Evet belki bende bu kadar heyecan uyandırmalarının sebebi, örneğine az rastlanır bir cesaret örneği göstermeleridir ki Captain Fantastic'i de aynı heyecana kapılmıştım. Iki yıl önceki ilk izlemede beni baya etkilemişti film. Bütün yerine parçalara daha çok odaklandığım için sanırım. Sonraki izlemelerimde çıkarsamalarım çok daha farklıydı. Filmde kendi tezini kendi imha eden bir durum söz konusu. En başta filmdeki özgürlük algısı bir kere yanlış, fıtrata ters bir zemine oturtulmuştu. (Babanın mahremiyet anlayışına bakarsak) Yine filmdeki yüceltilen karakter olarak karşımıza çıkan baba modelini incelediğimizde; orada sistemi eleştiren, özgürlüğü savunan, çocuklarını özgür bir anlayışla yetiştirdiğini iddia eden ama ilk karşı çıkışta da despot bir şekilde, "ben ne diyorsam o!" kafasına bürünen bir baba görüyoruz. Ilk çelişki ve bocalayış burada başlayarak filmi oluşturan dinamikleri teker teker yıkmaya başlıyor zaten. Yine düşünürsek, filmde aile toplumdan izole bir hayat yaşıyordu. Insan sosyal bir varlıkken böylesine asosyal bir yolu tercih etmek de fıtrata ters bir durumdur aslında. Şimdi düşündüğümde belki annenin psikolojik olarak problemler yaşamasının sebeplerinden biri de buydu diye düşünüyorum.
(Geçtiğimiz haftalarda film Trt2' de yayınlandığında Alin Taşçıyan ve Mehmet Açar filmin, film önü ve film sonu eleştirisini yapmıştı. Onların bakış açıları da bende ayrı ufuklar açmıştır. Müsait olursan youtube dan mutlaka bir göz atmanı isterim.)

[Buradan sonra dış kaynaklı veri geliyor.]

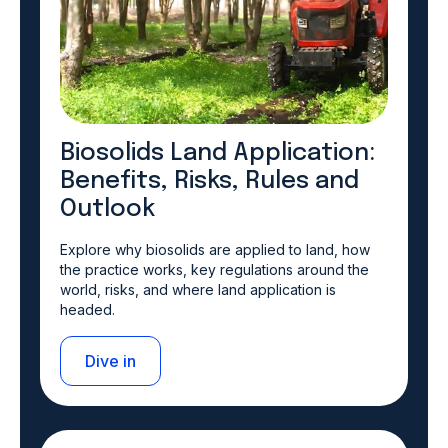
Biosolids Land Application:
Benefits, Risks, Rules and
Outlook
Explore why biosolids are applied to land, how
the practice works, key regulations around the
world, risks, and where land application is
headed.
Dive in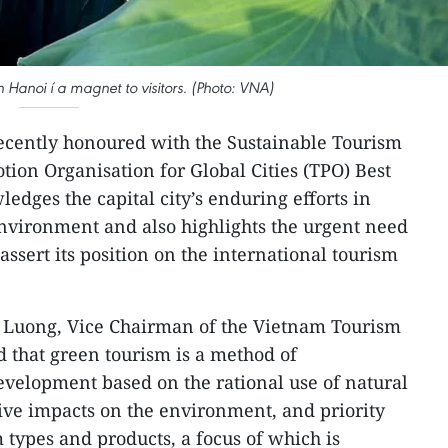
 Hanoi í a magnet to visitors. (Photo: VNA)
cently honoured with the Sustainable Tourism
ion Organisation for Global Cities (TPO) Best
dges the capital city’s enduring efforts in
 environment and also highlights the urgent need
assert its position on the international tourism
g Luong, Vice Chairman of the Vietnam Tourism
d that green tourism is a method of
velopment based on the rational use of natural
ive impacts on the environment, and priority
 types and products, a focus of which is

Kitaba dönecek olursak burada ne yaptığını bilen bir anne baba modeli görüyoruz. Gelecek hakkında endişeli ama çocukların tercihlerine müdahale etmede sınırlarını bilen anne baba var. Ben Hewitt bunu birkaç yerde belirtiyor zaten. Tam hatırlayamıyorum ama şöyle bir cümle vardı kitapta. "Ebeveyn olmak ister istemez çocuklarınız gelecekleriyle ilgili endişelenmenize ve onlar ile ilgili planlar kurmaya itiyor sizi. Ama ne zaman böyle bir sıkıntıya kapılsam onların Penny ve benim gibi kendi yollarını seçme özgürlükleri olduğunu ve bu kararı onların vermesi gerektiğine inanıp kendimi sakinleştiriyorum." Bu gerçekten fazlaca olgun bir bakıştı benim için.
Yine filme zıt olarak bir kasabada yaşıyor aile. Komşuları var. Çocukların arkadaşları var. Yani sosyal bir ortam söz konusu. Kısıtlı da olsa çocuklar kendi ihtiyaçlarını kendileri alıyorlar. Kıyafetlerini 2. El mağazalardan kendileri seçiyorlar mesela. Burada şuna vurgu yapıyor yazar; eğer okula gitselerdi daha çok küçük yaşlarda kendilerini sürekli güzel ve yakışıklı, şık, uyumlu olma, kendilerini başkalarına kabul ettirme ihtiyacı hissedeceklerdi. Ama bu hiç umurlarında bile değil. Tamamen olduğu gibi görünüyorlar. Dış görünüş hayatlarında onemli bir yer kaplamıyor, diye belirtiyor.
Buraya kadar iyi hoş. Bundan sonrasını bizim gibi yazar da oldukça merak ediyor. Umarım her şey gönüllerince devam eder ve biz de bu hikâyenin devamını okuma şansına erişiriz.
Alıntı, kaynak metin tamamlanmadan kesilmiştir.